In the meantime, anticipating cyclical drought conditions, Southern California water agencies, including the MWD, have done a good job of saving for a non-rainy day. (We reached out to the city of L.A.'s Department of Water and Power but had yet to hear back.)
“Water managers in the Southland read the tea leaves properly,” Miller of Pomona College told us. “They understand you have to bank water. Thats what they've been doing. The reservoirs here are relatively full. People here have been taking climate change seriously.”
But it's the thirsty farm industry of the Central Valley, which the professor says uses a whopping 80 percent of the state's water, that would be the beneficiary of any water redistribution. “The real water buffalo in the room is Big Agriculture,” he says.
Would transferring water from south to north be technically feasible? “I don't know that that could be done,” says Nancy Vogel of the Department of Water Resources.
Professor Miller thinks we would more likely see “the transfer of water to the south slowed down if not cut.”
David Zilberman, a UC Berkeley professor of agricultural resources economics, agreed:
Generally you cut shipments. I suspect that that's what Brown will do. It's what happened in 1991.
It seems that President Obama is poised to help. His comments to the governor yesterday include an offering of federal might:
The Bureau of Reclamation is working closely with federal and California state authorities to facilitate water transfers and provide operational flexibility …
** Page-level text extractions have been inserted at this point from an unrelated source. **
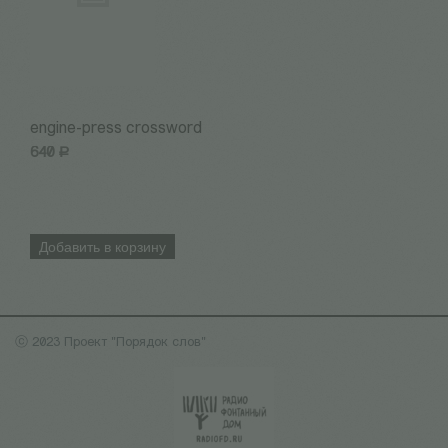
engine-press crossword
Н
640
Р
3
Добавить в корзину
ⓒ 2023 Проект "Порядок слов"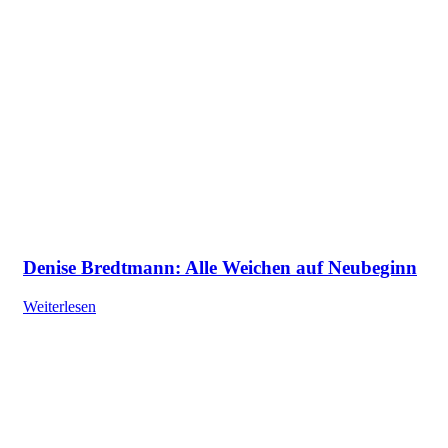
Denise Bredtmann: Alle Weichen auf Neubeginn
Weiterlesen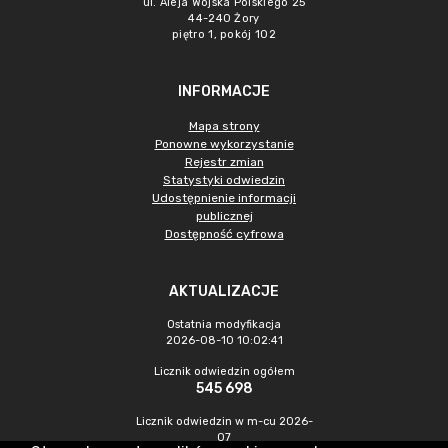
ul. Aleja Wojska Polskiego 25
44-240 Żory
piętro 1, pokój 102
INFORMACJE
Mapa strony
Ponowne wykorzystanie
Rejestr zmian
Statystyki odwiedzin
Udostępnienie informacji
publicznej
Dostępność cyfrowa
AKTUALIZACJE
Ostatnia modyfikacja
2026-08-10 10:02:41
Licznik odwiedzin ogółem
545 698
Licznik odwiedzin w m-cu 2026-
07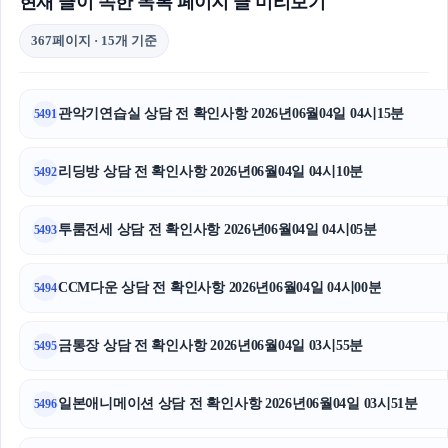
현재 글이 속한 목록 페이지 글 미리보기
367페이지 · 15개 기준
관악기연습실 상담 전 확인사항 2026년06월04일 04시15분
5491
리딩방 상담 전 확인사항 2026년06월04일 04시10분
5492
투룸전세 상담 전 확인사항 2026년06월04일 04시05분
5493
CCM다운 상담 전 확인사항 2026년06월04일 04시00분
5494
금통장 상담 전 확인사항 2026년06월04일 03시55분
5495
일본애니메이션 상담 전 확인사항 2026년06월04일 03시51분
5496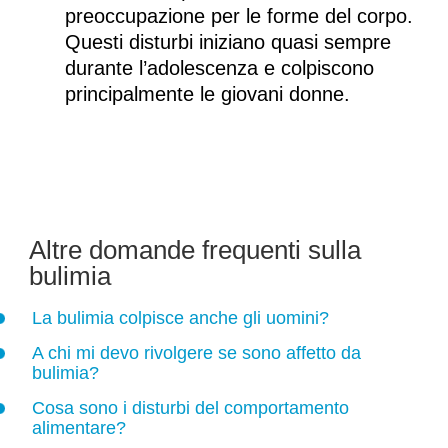
preoccupazione per le forme del corpo.
Questi disturbi iniziano quasi sempre
durante l’adolescenza e colpiscono
principalmente le giovani donne.
Altre domande frequenti sulla
bulimia
La bulimia colpisce anche gli uomini?
A chi mi devo rivolgere se sono affetto da
bulimia?
Cosa sono i disturbi del comportamento
alimentare?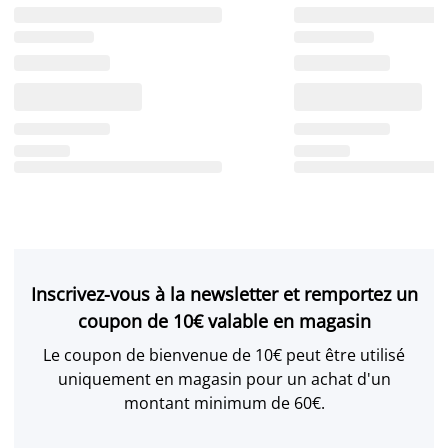
Inscrivez-vous à la newsletter et remportez un
coupon de 10€ valable en magasin
Le coupon de bienvenue de 10€ peut être utilisé
uniquement en magasin pour un achat d'un
montant minimum de 60€.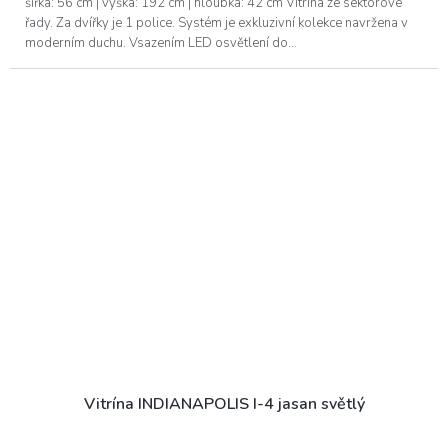
šířka: 56 cm | výška: 192 cm | hloubka: 42 cm Vitrína ze sektorové
řady. Za dvířky je 1 police. Systém je exkluzivní kolekce navržena v
moderním duchu. Vsazením LED osvětlení do...
Vitrína INDIANAPOLIS I-4 jasan světlý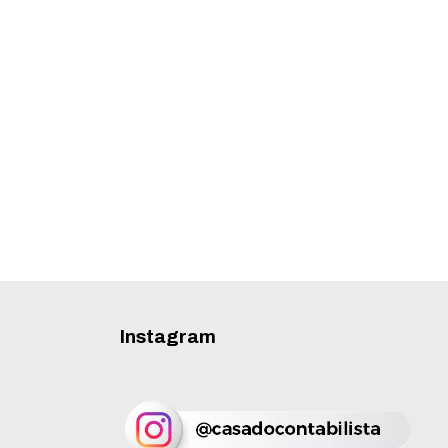
Instagram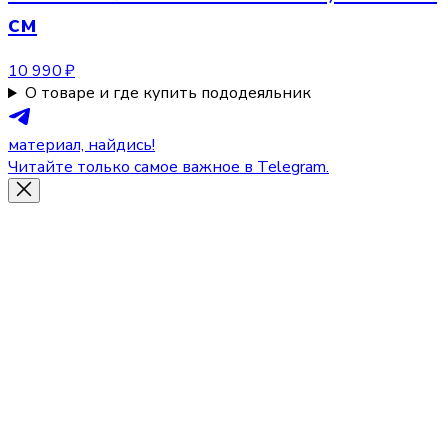
см
10 990 ₽
О товаре и где купить пододеяльник
материал, найдись!
Читайте только самое важное в Telegram.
[Added at 4:58 p.m.]: We just got off the phone with MWD general manager Jeffrey Kightlinger, who sounded to us like a man ready to help out California's drier points north.
He said “infrastructure is a challenge” when it comes to any possibility of shipping water north. And, Kightlinger said, “Right now there's nothing to take.”
But he added that the MWD would cooperate if it becomes necessary:
I have told folks looking for help that my first obligation is to my ratepayers. No one is saying we're going to turn a cold shoulder on the rest of the state. I don't think it's so much water will be taken. Parties will find a way to work together. We did it in 1977 and in 2009 and we'll do it again. You do what you can to help.
[Added at 5:06 p.m.]: Westrup of the governor's office just added this to the conversation:
Water transfers from one part of the state to another are common, and they become critical in dry years. In fact back in May 2013, Governor Brown issued an Executive Order to direct state water officials to expedite the review and processing of voluntary transfers of water and water rights ahead of the drought we're now in.